The new architecture has three main namespaces backed by Gong webhooks that write embeddings to turbopuffer:

   ┌─────────────┐
   │ Gong API    │
   │ Slack API   │
   │ Salesforce  │
   └───────┬─────┘
           │
           ▼
   ┌─────────────┐
   │   chunk +   │
   │ embed + tag │
   └──────┬──────┘
          ▼
╔═ turbopuffer ══════════╗
║ ns: doc_summaries      ║░
║ ┌──┬───┬─────┬───┬───┐ ║░
║ │id│txt│topic│obj│act│ ║░
║ └──┴───┴─────┴───┴───┘ ║░
║                        ║░
║ ns: doc_points ◀═════╗ ║░
║ ┌──┬─────┬─────┬────┐║ ║░
║ │id│chunk│clust│acct│║ ║░
║ └──┴─────┴─────┴────┘║ ║░
║                      ║ ║░
║ ns: slack            ║ ║░
║ ┌───┬────┬────┐      ║ ║░
║ │thr│text│acct│      ║ ║░
║ └───┴────┴────┘      ║ ║░
╚══════════════════════║═╝░
 ░░░░░░░░░░░░░░░░░░░░░░║░░░
                       ║
                       ▼
            ┌─────────────┐
            │   nightly   │
            │ clustering  │
            └─────────────┘
    
  1. Document summaries: An LLM generates a structured summary of each call and tags it against a fixed taxonomy of topics, objections, products, plans, deal stages, sentiment, and stakeholders.

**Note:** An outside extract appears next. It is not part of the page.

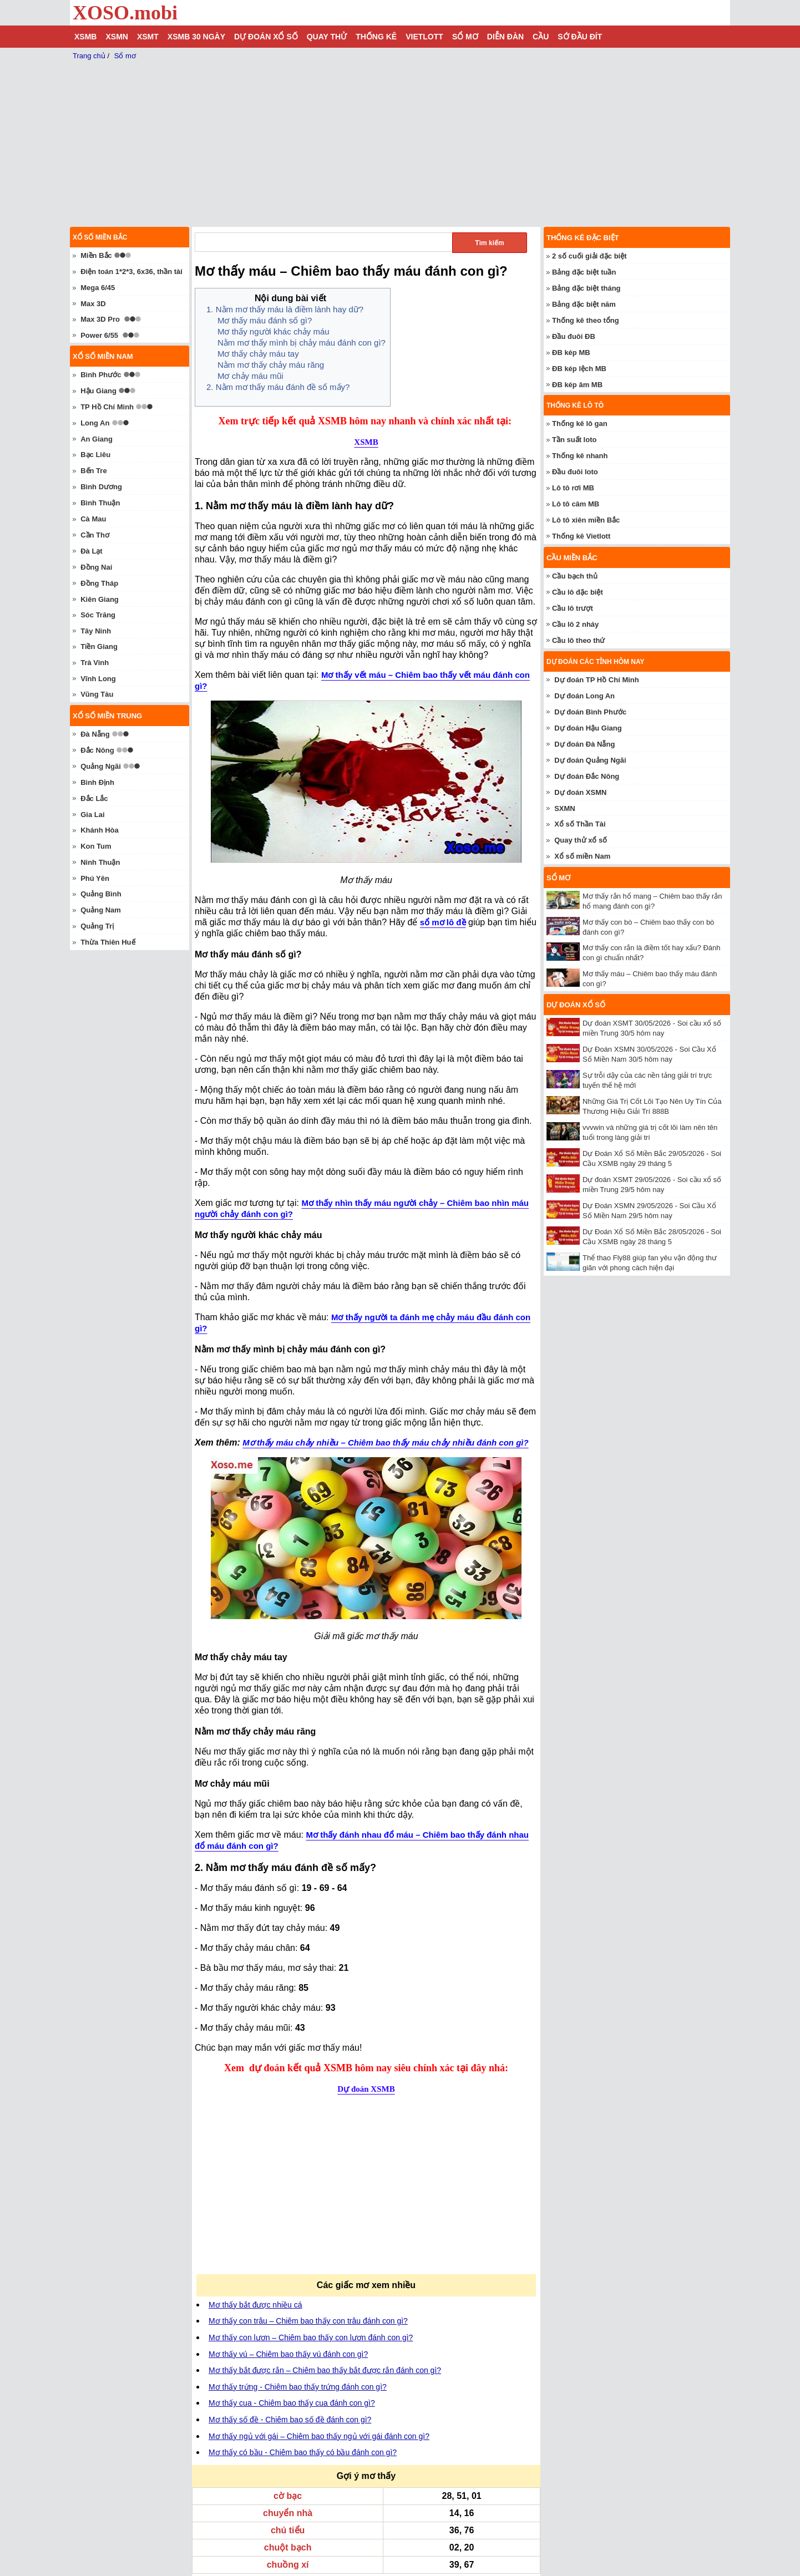 The width and height of the screenshot is (800, 2576). What do you see at coordinates (325, 2370) in the screenshot?
I see `Mơ thấy bắt được rắn – Chiêm bao thấy bắt được rắn đánh con gì?` at bounding box center [325, 2370].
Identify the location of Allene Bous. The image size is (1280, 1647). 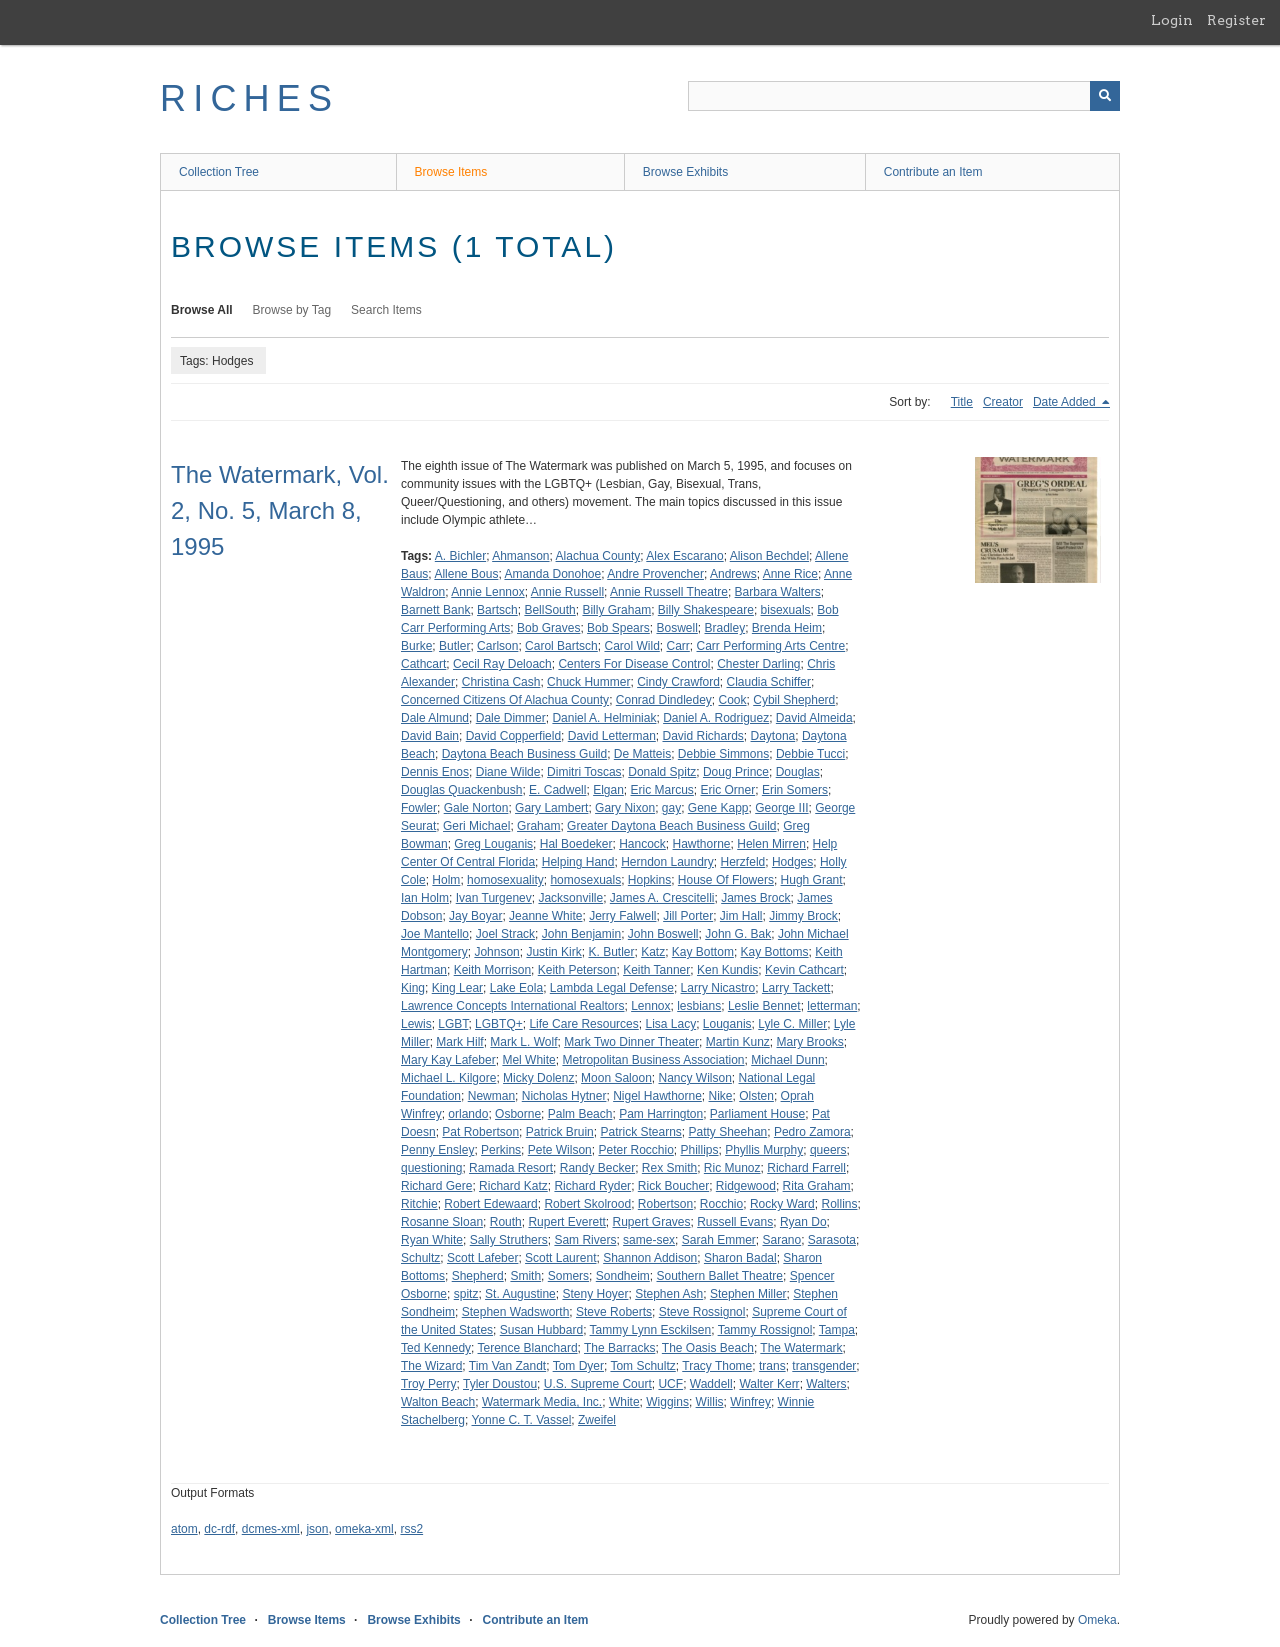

The summary is upserted to turbopuffer with account_id, source, and extracted tags as filterable attributes so queries can target precise facets
  2. Critcal moments: Each call is also analyzed by an LLM for critical moments (e.g. a pricing objection, a feature request, a competitive comparison), and the exact quotes from these moments are embedded and upserted to a turbopuffer namespace
  3. Slack: Messages from customer and deal-related Slack channels get upserted into a single namespace with thread_id and account_id as filterable attributes, so messages can be grouped into threads or scoped to a specific account without operating one namespace per channel

A nightly HDBSCAN job clusters the critical moment embeddings and writes the cluster label back to each point as a filterable attribute. Themes that emerge from the data itself become first-class facets agents can filter on, alongside the other LLM-assigned summary tags.

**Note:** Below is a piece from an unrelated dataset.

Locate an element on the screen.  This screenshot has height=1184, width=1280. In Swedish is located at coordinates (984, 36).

Cameron built a CLI that wraps the turbopuffer API, providing a harness by which agents can make domain-specific searches to turbopuffer using known filterable attributes (account_id, topic, objection, cluster, deal stage, etc.). The CLI handles scope automatically: if a Salesforce account is in context, queries are filtered on that account, otherwise the agent searches across the entire corpus to answer thematic questions.

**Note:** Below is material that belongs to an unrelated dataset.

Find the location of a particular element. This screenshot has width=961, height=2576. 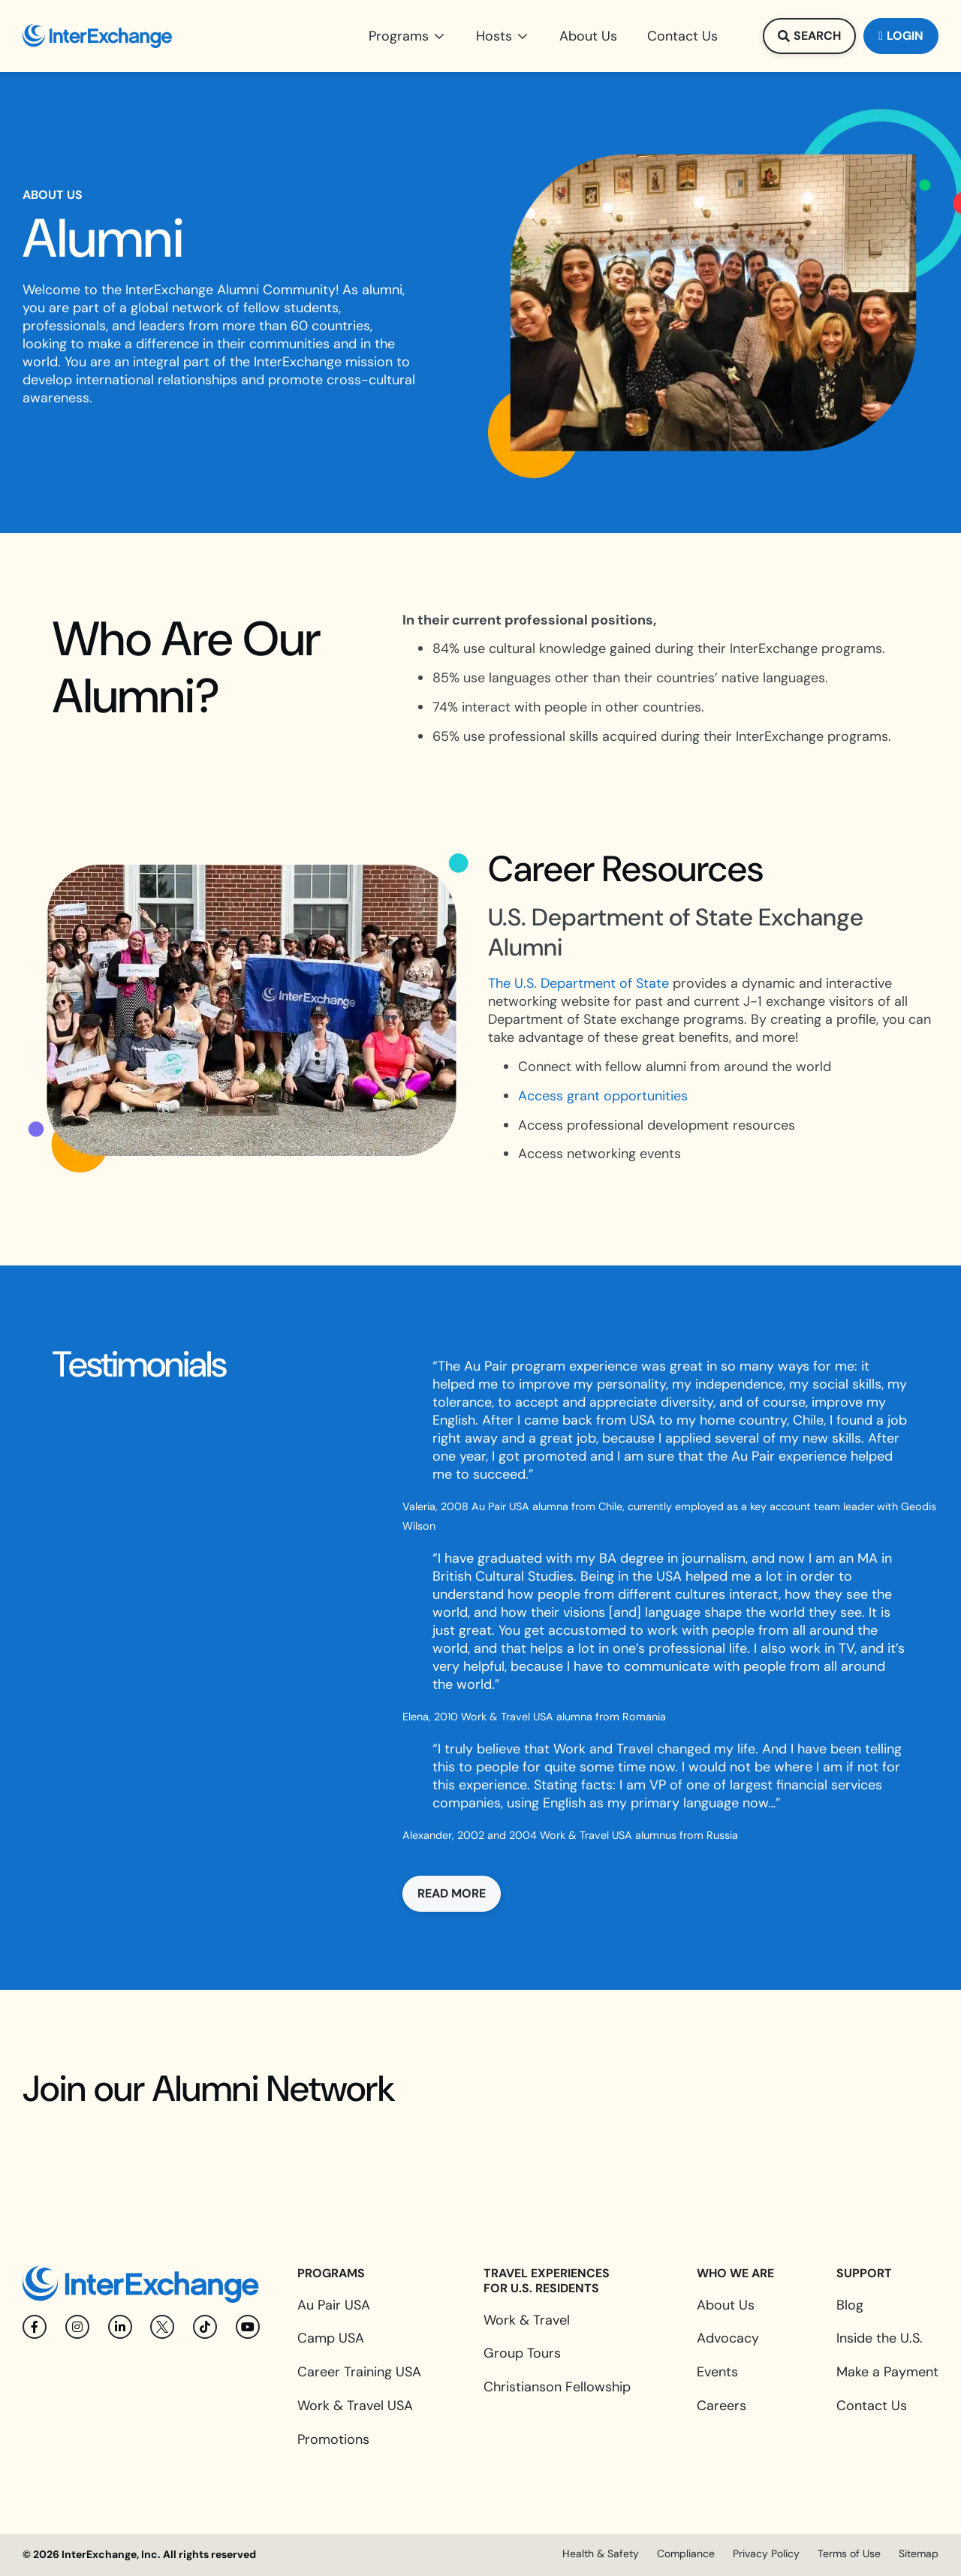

Now we can build queries like 'show me every objection from enterprise customers about the AI gateway' and turbopuffer just spits it out. It's made it way easier to find specifics across all our deals.

Cameron Youngblood

Cameron Youngblood, GTM Engineer

What's next

Vercel is continuing to expand its GTM corpus and build more agents:

  • Real-time objection handling: Surfacing relevant responses to reps during live calls using Zoom's RTMS API and turbopuffer queries
  • More data sources: Adding email, support tickets, and other context to the knowledge base as new sources become available

We will continue to update this log as Vercel's usage of turbopuffer evolves.